[Start of Attachment]
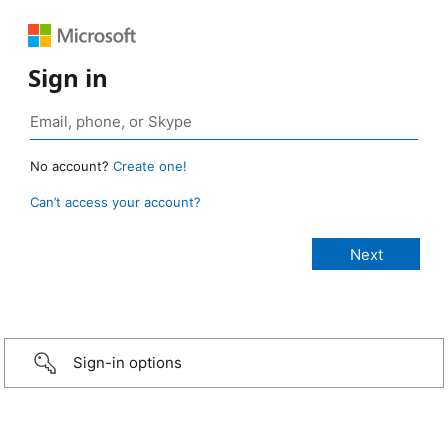
Sign in
No account?
Create one!
Can’t access your account?
Sign-in options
[End of Attachment]
#### Work instruction:
Leaving the pictures aside, output each entry above exactly as written.

#### Response:
Sign in
No account?
Create one!
Can’t access your account?
Sign-in options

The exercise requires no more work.